La corrupción: ese gran guión
No hay noche en la que nuestro programa no incluya algo sobre la corrupción. De hecho, ahora empiezo siempre diciendo "corrupciones y buenas noches". Un homenaje a Sandro Rey y su "bendiciones y buenas noches". La corrupción se ha convertido en el gran filón del que ir a sacar la materia prima para el guion humorístico. Una triste realidad (¿marca España?) sirve para una divertida parodia. Así está el patio y no parece que vaya a ir remitiendo, más bien al contrario. Abundan los mensajes en las redes que nos dicen "menos mal que dais la vuelta a tanta porquería para que nos riamos". Pues sí, al menos lo intentamos.
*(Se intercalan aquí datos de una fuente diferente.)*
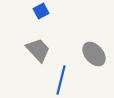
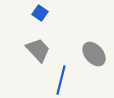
blue square: moved 1 px left, 2 px down; rotated 28 degrees counterclockwise
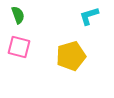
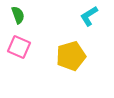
cyan L-shape: rotated 15 degrees counterclockwise
pink square: rotated 10 degrees clockwise
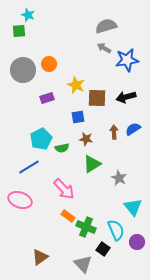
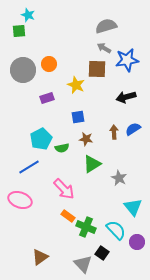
brown square: moved 29 px up
cyan semicircle: rotated 20 degrees counterclockwise
black square: moved 1 px left, 4 px down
Pero es que no tenemos otra elección. A veces nos preguntamos si no estaremos abusando, y a pesar de ser conscientes de que somos los más imperfectos del planeta, algo nos empuja a sacar esos trapos sucios (que nos afectan a todos) y ejecutar la terapéutica misión de reducirlos a broma públicamente. Es una manera inofensiva de desahogarnos. Luego hay otra, que sería no olvidarse de toda esta podredumbre en las próximas elecciones, pero hay pruebas desconcertantes en el pasado de que la gente no se acuerda en ese momento decisivo y vuelve a votar a los de siempre. ¿Sucederá de nuevo?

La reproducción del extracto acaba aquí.